Now, I have some decisions to make.

How much time should I spend adding comments to this code?

How much time should I spend documenting this code change?

How much time should I spend doing manual QA of this code?

Let’s break down the costs and the cost of delay!

Remember, this is a patch that appears to work for a bug that is active in production systems and affecting a small subset of our users. Also, let’s say this is a surgical patch, ~6 lines of code or so. Not a big change.

The cost of adding comments to code before shipping is nonzero, but the cost of delay is zero. Those comments can be added after we have shipped and fixed the problem in production. I don’t believe in that “if you don’t do it right away you won’t ever do it” line. I go back and add comments to code that I worked on that was urgent afterwards. If you’re not disciplined enough to follow through with that, maybe you would do this math differently.

Thus, I add the comments in a separate PR that I do after the patch was live in production systems. It is much the same story with the documentation.

Next, manual QA. The cost of doing enough manual QA such that I was reasonably confident that we aren’t breaking things worse is about an hour of my time with this patch. As a side note, while we do have automated tests that run in our deploy pipeline, I have yet to work at a company where the automated tests caught 100% of all bugs that would have reached users, and thus consider a good round of manual QA by the developer to be a professional standard. However, the cost of not doing that QA pass could have been releasing bigger and worse bugs to our users, and the cost of that could have been incredible amounts of lost revenue from angry users leaving our platform.

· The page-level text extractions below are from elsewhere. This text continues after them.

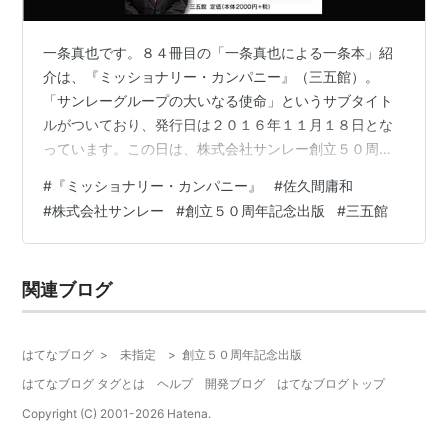
一条真也です。８４冊目の「一条真也による一条本」紹
介は、『ミッショナリー・カンパニー』（三五館）。
「サンレーグループの大いなる使命」というサブタイト
ルがついており、発行日は２０１６年１１月１８日とな
っています。この日は、株式会社サンレー創立５０周年
の当日です。 『ミッショナリー・カンパニー』（三五
#
『ミッショナリー・カンパニー』
#
佐久間庸和
館） 本書の著者名ですが、「一条真也」ではなく、「佐
#
株式会社サンレー
#
創立５０周年記念出版
#
三五館
久間庸和」となっています。これまで、ペンネームでは
多くの著書を上梓してきました。しかし、本名、そし
て、サンレーの社長として書きました。 これで３冊揃い
関連ブログ
ました 本名で本を出すのは、創立４０周年記念出版の
『ハートフル・カンパニー』、創立４５周年記念出版
の…
はてなブログ
>
未指定
>
創立５０周年記念出版
はてなブログ タグとは
ヘルプ
開発ブログ
はてなブログトップ
Copyright (C) 2001-
2026
Hatena.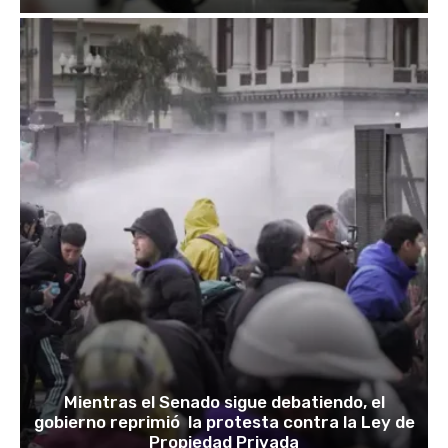
Mientras el Senado sigue debatiendo, el
gobierno reprimió la protesta contra la Ley de
Propiedad Privada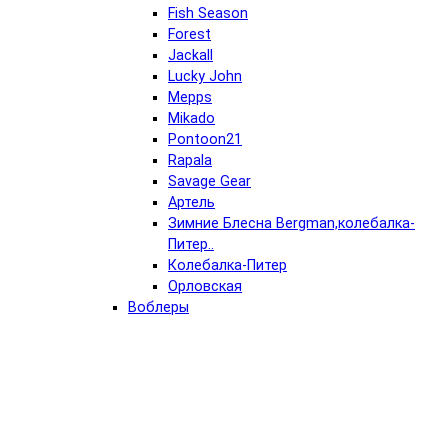
Fish Season
Forest
Jackall
Lucky John
Mepps
Mikado
Pontoon21
Rapala
Savage Gear
Артель
Зимние Блесна Bergman,колебалка-
Питер..
Колебалка-Питер
Орловская
Воблеры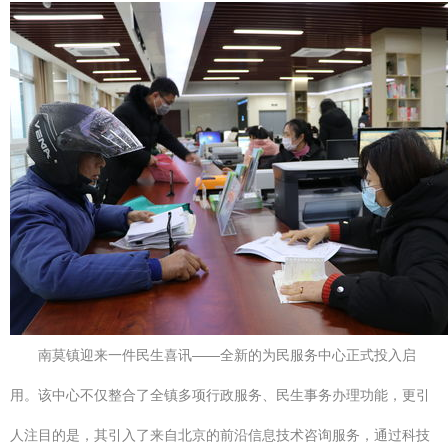
南莫镇迎来一件民生喜讯——全新的为民服务中心正式投入启
用。该中心不仅整合了全镇多项行政服务、民生事务办理功能，更引
人注目的是，其引入了来自北京的前沿信息技术咨询服务，通过科技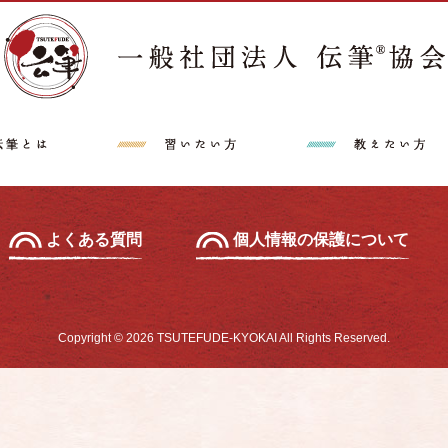
講師派遣希望の方へ
特定商取引法に
中級セミナー
あて名セミナー
よくある質問
個人情報の保護について
Copyright © 2026 TSUTEFUDE-KYOKAI All Rights Reserved.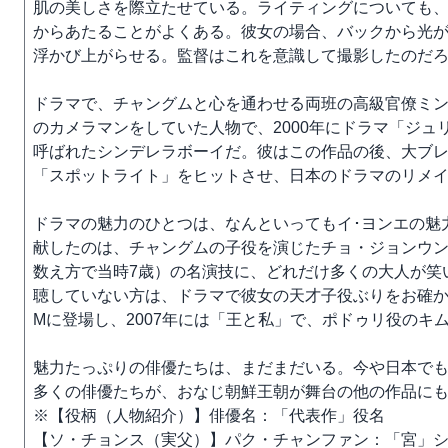
肌の美しさを際立たせている。ライティングについても
からあたることがよくある。彼女の場合、バックから光
浮かび上がらせる。監督はこれを意識して撮影したのだ
ドラマで、チャングムと心を通わせる両班の高級官僚ミ
のカメラマンをしていた人物で、2000年にドラマ「ジュ
呼ばれたシンデレラボーイだ。彼はこの作品の後、大ブレ
「スポットライト」をヒットさせ、日本のドラマのリメ
ドラマの魅力のひとつは、なんといってもイ･ヨンエの魅
献したのは、チャングムの子役を演じたチョ・ジョンウ
数え方で当時7歳）の名演技に、どれだけ多くの大人が笑
聴していない方は、ドラマで彼女の天才子役ぶりをお確か
Mに登場し、2007年には「王と私」で、ポドゥリ役のキ
魅力たっぷりの俳優たちは、まだまだいる。今や日本で
多くの俳優たちが、おなじ朝鮮王朝が舞台の他の作品に
※【役柄（人物紹介）】俳優名：「代表作」役名
【ソ・チョンス（実父）】パク・チャンファン：「宮」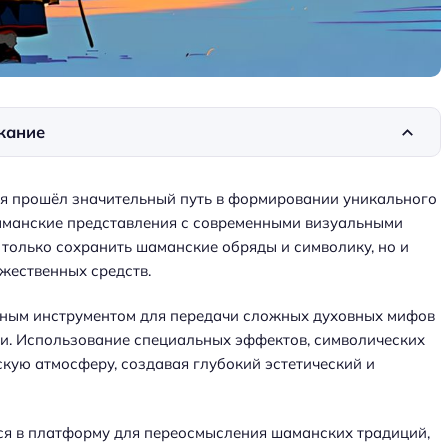
жание
ия прошёл значительный путь в формировании уникального
аманские представления с современными визуальными
 только сохранить шаманские обряды и символику, но и
жественных средств.
щным инструментом для передачи сложных духовных мифов
ии. Использование специальных эффектов, символических
кую атмосферу, создавая глубокий эстетический и
я в платформу для переосмысления шаманских традиций,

Thus, I did the QA before I deployed that patch to production systems. The cost of delay of that QA was way higher than the cost of doing it, even though it was fixing a bug that was active in production. The cost of introducing more bugs would have been higher.

Conclusions

Hopefully this mental model helps you answer a lot of those tough questions. Also, if anyone asks you why you did or did not do something, you can explain your mental model and reasoning to them. This is especially useful with managers.